Only the number is wanted: how many lines of these entries contain the word "body"?
::::::::::
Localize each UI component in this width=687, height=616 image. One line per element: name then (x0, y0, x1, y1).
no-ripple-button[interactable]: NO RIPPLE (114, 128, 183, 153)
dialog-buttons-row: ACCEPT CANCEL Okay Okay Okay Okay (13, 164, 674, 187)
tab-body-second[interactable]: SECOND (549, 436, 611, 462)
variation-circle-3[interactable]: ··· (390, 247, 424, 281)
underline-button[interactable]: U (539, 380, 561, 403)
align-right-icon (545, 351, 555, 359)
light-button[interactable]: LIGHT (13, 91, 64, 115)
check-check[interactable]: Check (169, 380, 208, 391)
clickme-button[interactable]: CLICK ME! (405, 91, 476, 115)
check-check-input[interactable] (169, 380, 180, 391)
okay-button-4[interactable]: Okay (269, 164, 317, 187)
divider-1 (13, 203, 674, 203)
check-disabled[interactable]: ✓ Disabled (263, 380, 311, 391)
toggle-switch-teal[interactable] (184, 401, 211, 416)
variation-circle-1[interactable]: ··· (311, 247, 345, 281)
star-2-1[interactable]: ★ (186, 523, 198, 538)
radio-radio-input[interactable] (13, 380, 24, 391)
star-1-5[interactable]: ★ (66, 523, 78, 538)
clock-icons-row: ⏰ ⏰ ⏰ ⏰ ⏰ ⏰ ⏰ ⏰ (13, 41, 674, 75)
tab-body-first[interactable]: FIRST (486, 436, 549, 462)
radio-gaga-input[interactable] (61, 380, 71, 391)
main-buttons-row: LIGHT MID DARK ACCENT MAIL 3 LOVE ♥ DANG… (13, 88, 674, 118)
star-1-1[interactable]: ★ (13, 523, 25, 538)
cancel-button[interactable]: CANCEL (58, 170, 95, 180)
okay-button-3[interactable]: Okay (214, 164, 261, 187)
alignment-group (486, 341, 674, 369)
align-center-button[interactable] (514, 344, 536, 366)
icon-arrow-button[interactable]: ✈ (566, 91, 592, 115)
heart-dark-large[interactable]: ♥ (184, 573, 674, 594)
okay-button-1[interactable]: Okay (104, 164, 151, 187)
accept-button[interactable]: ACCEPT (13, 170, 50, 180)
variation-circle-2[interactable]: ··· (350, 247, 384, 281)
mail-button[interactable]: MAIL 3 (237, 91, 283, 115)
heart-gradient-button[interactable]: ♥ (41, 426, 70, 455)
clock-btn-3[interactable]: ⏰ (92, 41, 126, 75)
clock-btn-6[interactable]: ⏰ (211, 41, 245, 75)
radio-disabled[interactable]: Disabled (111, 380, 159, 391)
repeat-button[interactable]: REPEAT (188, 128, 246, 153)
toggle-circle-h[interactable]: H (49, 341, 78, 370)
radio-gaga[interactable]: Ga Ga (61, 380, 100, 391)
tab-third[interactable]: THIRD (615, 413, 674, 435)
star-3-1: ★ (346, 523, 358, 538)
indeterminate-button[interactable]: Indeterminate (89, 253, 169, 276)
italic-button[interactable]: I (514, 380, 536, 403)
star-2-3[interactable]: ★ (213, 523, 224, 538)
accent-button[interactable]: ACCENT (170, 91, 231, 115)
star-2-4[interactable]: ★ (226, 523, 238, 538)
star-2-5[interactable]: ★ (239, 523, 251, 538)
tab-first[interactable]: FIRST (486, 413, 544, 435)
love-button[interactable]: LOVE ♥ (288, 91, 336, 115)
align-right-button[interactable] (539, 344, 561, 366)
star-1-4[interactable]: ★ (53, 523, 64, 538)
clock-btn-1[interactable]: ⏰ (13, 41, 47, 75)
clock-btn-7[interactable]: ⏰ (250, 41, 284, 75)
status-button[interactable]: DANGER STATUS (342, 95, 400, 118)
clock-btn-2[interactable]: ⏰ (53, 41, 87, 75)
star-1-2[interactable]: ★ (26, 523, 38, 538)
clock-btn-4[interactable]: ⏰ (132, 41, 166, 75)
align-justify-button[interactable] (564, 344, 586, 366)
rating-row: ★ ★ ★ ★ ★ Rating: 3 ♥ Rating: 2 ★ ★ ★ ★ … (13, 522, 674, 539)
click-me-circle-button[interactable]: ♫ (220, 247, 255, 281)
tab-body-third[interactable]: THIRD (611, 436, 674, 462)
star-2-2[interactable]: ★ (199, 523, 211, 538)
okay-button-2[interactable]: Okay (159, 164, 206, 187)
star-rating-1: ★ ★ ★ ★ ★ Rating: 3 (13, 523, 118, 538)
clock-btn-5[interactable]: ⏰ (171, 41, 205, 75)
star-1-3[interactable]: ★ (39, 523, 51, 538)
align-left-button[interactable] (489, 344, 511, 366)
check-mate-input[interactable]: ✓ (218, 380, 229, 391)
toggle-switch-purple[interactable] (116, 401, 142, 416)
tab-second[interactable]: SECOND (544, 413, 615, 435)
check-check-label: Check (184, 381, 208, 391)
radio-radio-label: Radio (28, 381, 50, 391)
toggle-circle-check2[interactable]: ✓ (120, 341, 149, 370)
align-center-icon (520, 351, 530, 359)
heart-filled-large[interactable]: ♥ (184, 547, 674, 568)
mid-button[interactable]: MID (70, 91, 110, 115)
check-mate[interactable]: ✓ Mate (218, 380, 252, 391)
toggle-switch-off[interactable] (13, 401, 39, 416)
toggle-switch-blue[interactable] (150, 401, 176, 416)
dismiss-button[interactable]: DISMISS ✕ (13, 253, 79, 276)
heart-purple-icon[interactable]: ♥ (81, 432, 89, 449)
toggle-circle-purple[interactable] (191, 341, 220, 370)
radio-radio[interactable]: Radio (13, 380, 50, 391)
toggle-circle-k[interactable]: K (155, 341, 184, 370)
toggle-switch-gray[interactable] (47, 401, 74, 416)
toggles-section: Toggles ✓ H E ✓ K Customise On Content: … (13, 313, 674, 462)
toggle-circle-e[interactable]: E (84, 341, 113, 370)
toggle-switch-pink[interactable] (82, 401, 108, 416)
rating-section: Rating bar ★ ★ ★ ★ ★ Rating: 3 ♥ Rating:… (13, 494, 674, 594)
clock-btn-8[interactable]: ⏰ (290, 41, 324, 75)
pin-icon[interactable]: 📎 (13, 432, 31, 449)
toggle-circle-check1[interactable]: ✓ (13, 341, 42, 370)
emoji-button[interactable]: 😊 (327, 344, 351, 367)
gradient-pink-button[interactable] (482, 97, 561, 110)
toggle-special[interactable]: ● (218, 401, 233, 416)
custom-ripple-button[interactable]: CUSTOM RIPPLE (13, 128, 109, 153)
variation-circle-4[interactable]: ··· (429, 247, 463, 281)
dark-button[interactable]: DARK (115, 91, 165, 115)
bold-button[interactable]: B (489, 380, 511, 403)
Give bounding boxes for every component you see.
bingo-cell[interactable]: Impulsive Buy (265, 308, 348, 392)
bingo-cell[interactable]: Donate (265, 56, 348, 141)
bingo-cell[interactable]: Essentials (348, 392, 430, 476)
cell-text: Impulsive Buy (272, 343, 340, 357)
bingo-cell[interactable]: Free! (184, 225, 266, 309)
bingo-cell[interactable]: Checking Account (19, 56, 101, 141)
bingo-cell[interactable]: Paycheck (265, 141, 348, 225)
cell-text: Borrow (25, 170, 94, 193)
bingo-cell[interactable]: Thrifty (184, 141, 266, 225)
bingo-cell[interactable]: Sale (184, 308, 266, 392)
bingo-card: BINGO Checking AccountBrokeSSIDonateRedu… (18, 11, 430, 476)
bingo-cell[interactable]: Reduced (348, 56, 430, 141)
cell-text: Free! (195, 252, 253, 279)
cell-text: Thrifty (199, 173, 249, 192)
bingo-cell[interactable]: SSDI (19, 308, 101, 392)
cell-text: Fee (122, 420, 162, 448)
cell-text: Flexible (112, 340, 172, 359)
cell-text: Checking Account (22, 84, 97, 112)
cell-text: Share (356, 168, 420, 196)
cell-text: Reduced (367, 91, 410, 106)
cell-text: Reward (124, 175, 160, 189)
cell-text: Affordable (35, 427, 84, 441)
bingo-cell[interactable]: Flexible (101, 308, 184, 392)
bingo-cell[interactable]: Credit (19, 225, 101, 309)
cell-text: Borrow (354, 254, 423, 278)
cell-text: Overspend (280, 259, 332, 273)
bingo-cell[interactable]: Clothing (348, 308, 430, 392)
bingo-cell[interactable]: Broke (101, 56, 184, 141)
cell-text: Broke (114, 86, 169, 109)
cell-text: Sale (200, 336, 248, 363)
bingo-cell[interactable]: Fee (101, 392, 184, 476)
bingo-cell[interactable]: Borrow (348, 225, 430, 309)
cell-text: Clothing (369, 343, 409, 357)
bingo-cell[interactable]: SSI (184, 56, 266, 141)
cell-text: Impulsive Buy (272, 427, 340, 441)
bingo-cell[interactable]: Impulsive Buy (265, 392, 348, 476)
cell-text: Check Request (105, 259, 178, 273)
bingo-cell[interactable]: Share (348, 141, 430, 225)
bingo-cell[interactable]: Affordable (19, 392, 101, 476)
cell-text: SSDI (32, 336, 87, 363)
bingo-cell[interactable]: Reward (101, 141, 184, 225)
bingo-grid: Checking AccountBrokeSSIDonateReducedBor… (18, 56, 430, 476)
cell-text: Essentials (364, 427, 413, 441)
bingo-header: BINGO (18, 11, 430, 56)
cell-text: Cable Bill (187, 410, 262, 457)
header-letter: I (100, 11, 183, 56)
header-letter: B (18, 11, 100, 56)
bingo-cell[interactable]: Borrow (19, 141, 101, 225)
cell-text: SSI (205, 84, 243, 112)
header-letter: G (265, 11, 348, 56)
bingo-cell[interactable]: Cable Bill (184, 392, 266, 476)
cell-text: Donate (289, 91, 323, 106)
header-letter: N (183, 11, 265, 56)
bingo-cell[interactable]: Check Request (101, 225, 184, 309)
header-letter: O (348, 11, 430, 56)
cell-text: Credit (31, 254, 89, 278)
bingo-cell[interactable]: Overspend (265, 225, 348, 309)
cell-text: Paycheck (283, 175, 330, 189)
::::::::::
• **Exercise solution**
3